Like a cup of tea ??


----------



## jonnysmith123 (Apr 1, 2010)

yeah mate , when i did it for a show i had a cup of black coffee before every session, kept me going for an hour fasted cardio !


----------



## Kennyken (Jun 20, 2011)

jonnysmith123 said:


> yeah mate , when i did it for a show i had a cup of black coffee before every session, kept me going for an hour fasted cardio !


Sugar with it ?


----------



## Fat (Jan 2, 2010)

you can have what you want before hand but it wont be fasted.


----------



## jonnysmith123 (Apr 1, 2010)

naa i didnt, just straight didnt taste too nice but did the job. I couldnt have any sugar because my diet was a bit extreme but a little sugar wont hurt i dont think


----------



## Kennyken (Jun 20, 2011)

Fat said:


> you can have what you want before hand but it wont be fasted.

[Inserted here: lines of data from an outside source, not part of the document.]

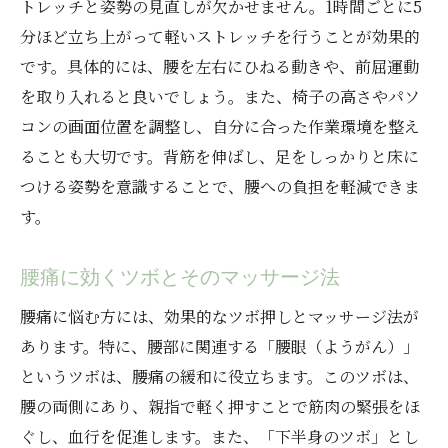
トレッチと姿勢の見直しが欠かせません。1時間ごとに5
分ほど立ち上がって軽いストレッチを行うことが効果的
です。具体的には、腰を左右にひねる動きや、前屈運動
を取り入れると良いでしょう。また、椅子の高さやパソ
コンの画面位置を調整し、自分に合った作業環境を整え
ることも大切です。背筋を伸ばし、足をしっかりと床に
つける姿勢を意識することで、腰への負担を軽減できま
す。
腰痛に効くツボとそのマッサージ法
腰痛に悩む方には、効果的なツボ押しとマッサージ法が
あります。特に、腰部に関連する「腰眼（ようがん）」
というツボは、腰痛の緩和に役立ちます。このツボは、
腰の両側にあり、親指で軽く押すことで筋肉の緊張をほ
ぐし、血行を促進します。また、「下半身のツボ」とし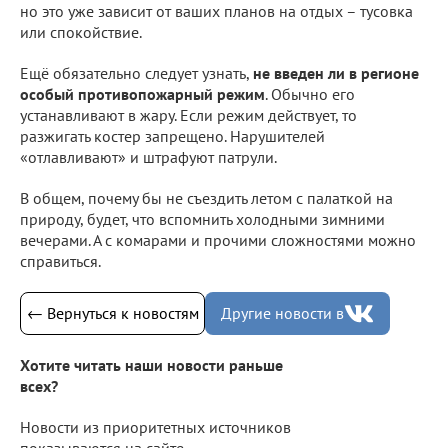
но это уже зависит от ваших планов на отдых – тусовка
или спокойствие.
Ещё обязательно следует узнать,
не введен ли в регионе
особый противопожарный режим
. Обычно его
устанавливают в жару. Если режим действует, то
разжигать костер запрещено. Нарушителей
«отлавливают» и штрафуют патрули.
В общем, почему бы не съездить летом с палаткой на
природу, будет, что вспомнить холодными зимними
вечерами. А с комарами и прочими сложностями можно
справиться.
← Вернуться к новостям
Другие новости в
Хотите читать наши новости раньше
всех?
Новости из приоритетных источников
показываются на сайте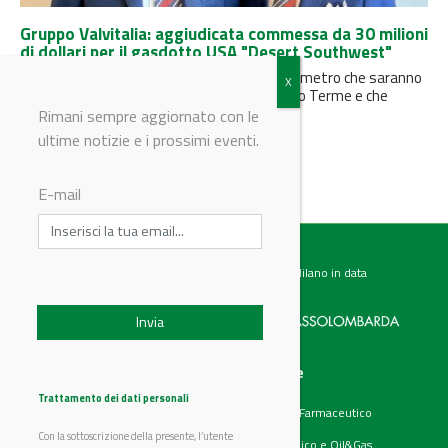
Gruppo Valvitalia: aggiudicata commessa da 30 milioni
di dollari per il gasdotto USA "Desert Southwest"
La fornitura riguarda 94 valvole di grande diametro che saranno
realizzate nello stabilimento di Rivanazzano Terme e che
saranno destinate...
Rimani sempre aggiornato con le
ultime notizie e i prossimi eventi.
E-mail
Testata giornalistica registrata presso il Tribunale di Milano in data
07.02.2017 al n. 60 Editrice Industriale è associata a:
Menu
Categorie
Chi siamo
Ambiente
Trattamento dei dati personali
Articoli
Chimico e Farmaceutico
Prodotti
Energia
Con la sottoscrizione della presente, l’utente
Aziende
Petrolchimico e Oil&Gas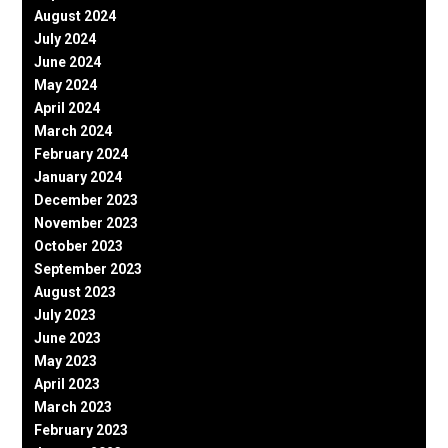
August 2024
July 2024
June 2024
May 2024
April 2024
March 2024
February 2024
January 2024
December 2023
November 2023
October 2023
September 2023
August 2023
July 2023
June 2023
May 2023
April 2023
March 2023
February 2023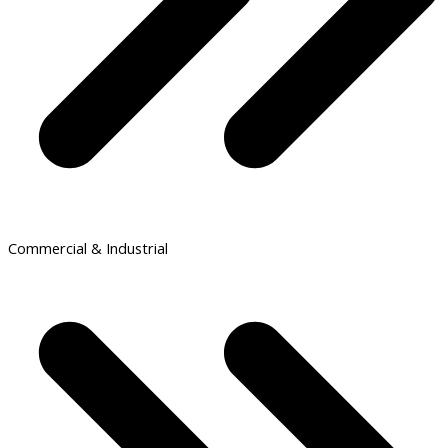
Commercial & Industrial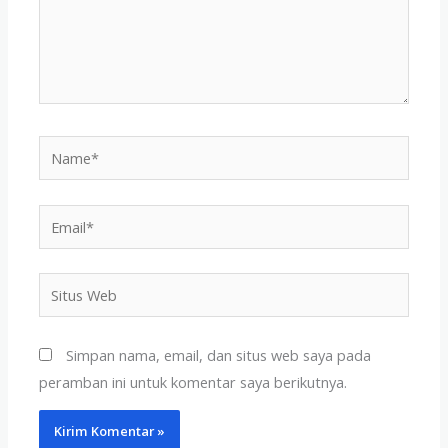
Name*
Email*
Situs
Web
Simpan nama, email, dan situs web saya pada
peramban ini untuk komentar saya berikutnya.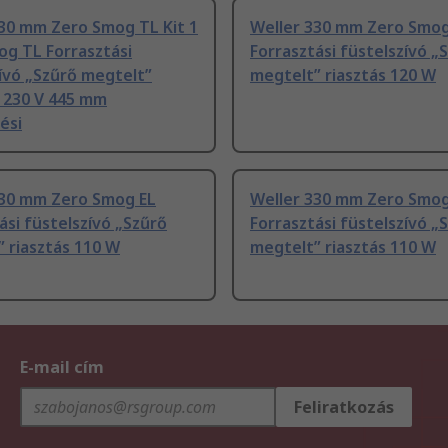
30 mm Zero Smog TL Kit 1
Weller 330 mm Zero Smog 
g TL Forrasztási
Forrasztási füstelszívó „
ívó „Szűrő megtelt”
megtelt” riasztás 120 W
, 230 V 445 mm
ési
330 mm Zero Smog EL
Weller 330 mm Zero Smog 
ási füstelszívó „Szűrő
Forrasztási füstelszívó „
 riasztás 110 W
megtelt” riasztás 110 W
E-mail cím
Feliratkozás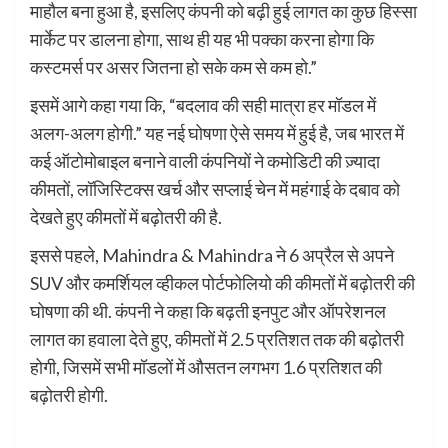
माहौल बना हुआ है, इसलिए कंपनी को बढ़ी हुई लागत का कुछ हिस्सा
मार्केट पर डालना होगा, साथ ही यह भी पक्का करना होगा कि
कस्टमर्स पर असर जितना हो सके कम से कम हो.”
इसमें आगे कहा गया कि, “बदलाव की सही मात्रा हर मॉडल में
अलग-अलग होगी.” यह नई घोषणा ऐसे समय में हुई है, जब भारत में
कई ऑटोमोबाइल बनाने वाली कंपनियों ने कमोडिटी की ज़्यादा
कीमतों, लॉजिस्टिक्स खर्च और सप्लाई चेन में महंगाई के दबाव को
देखते हुए कीमतों में बढ़ोतरी की है.
इससे पहले, Mahindra & Mahindra ने 6 अप्रैल से अपने
SUV और कमर्शियल व्हीकल पोर्टफोलियो की कीमतों में बढ़ोतरी की
घोषणा की थी. कंपनी ने कहा कि बढ़ती इनपुट और ऑपरेशनल
लागत का हवाला देते हुए, कीमतों में 2.5 प्रतिशत तक की बढ़ोतरी
होगी, जिसमें सभी मॉडलों में औसतन लगभग 1.6 प्रतिशत की
बढ़ोतरी होगी.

Not even black tea or water ?


----------



## jonnysmith123 (Apr 1, 2010)

of course you can have water, you need to drink loads of water when cutting. Can have as much water as you like lol


----------



## Greenspin (Dec 27, 2010)

You can have black tea/coffee, sugar free cordial etc, they have some kcals, but they are negligible IMO. People take BCAA and EAAs pre c/v for semi fasted cardio. Do what you like mate. Fasted alludes to not consuming any calories from the point you wake up, to the time you do your session.


----------